▶ Exercise goal:
Pictures aside, return every line below exactly as written.

________________

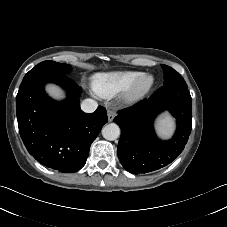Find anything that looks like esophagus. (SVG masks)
Segmentation results:
<instances>
[{"label": "esophagus", "mask_w": 227, "mask_h": 227, "mask_svg": "<svg viewBox=\"0 0 227 227\" xmlns=\"http://www.w3.org/2000/svg\"><path fill=\"white\" fill-rule=\"evenodd\" d=\"M115 115H116L115 111L110 110V109L107 111V116H108L109 122H112L113 121Z\"/></svg>", "instance_id": "34e87169"}]
</instances>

________________

▶ Answer to this task:
Find anything that looks like esophagus. (SVG masks)
Segmentation results:
<instances>
[{"label": "esophagus", "mask_w": 227, "mask_h": 227, "mask_svg": "<svg viewBox=\"0 0 227 227\" xmlns=\"http://www.w3.org/2000/svg\"><path fill=\"white\" fill-rule=\"evenodd\" d=\"M115 115H116L115 111L110 110V109L107 111V116H108L109 122H112L113 121Z\"/></svg>", "instance_id": "34e87169"}]
</instances>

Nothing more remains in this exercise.